*The problem*: Reproduce word for word every line of the entries below, from the line containing "Technology Partnerships" through the final line, and nothing else.

*Data to process*:
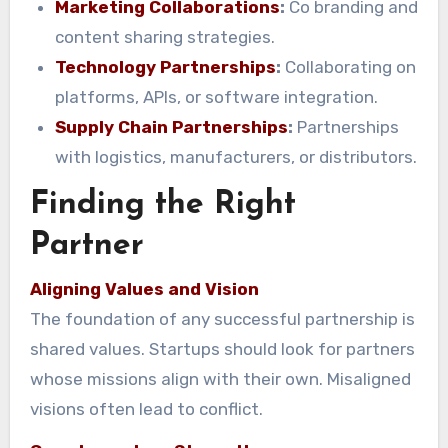
Marketing Collaborations
:
Co branding and
content sharing strategies.
Technology Partnerships
:
Collaborating on
platforms, APIs, or software integration.
Supply Chain Partnerships
:
Partnerships
with logistics, manufacturers, or distributors.
Finding the Right
Partner
Aligning Values and Vision
The foundation of any successful partnership is
shared values. Startups should look for partners
whose missions align with their own. Misaligned
visions often lead to conflict.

*Solution for this exercise*:
Technology Partnerships
:
Collaborating on
platforms, APIs, or software integration.
Supply Chain Partnerships
:
Partnerships
with logistics, manufacturers, or distributors.
Finding the Right
Partner
Aligning Values and Vision
The foundation of any successful partnership is
shared values. Startups should look for partners
whose missions align with their own. Misaligned
visions often lead to conflict.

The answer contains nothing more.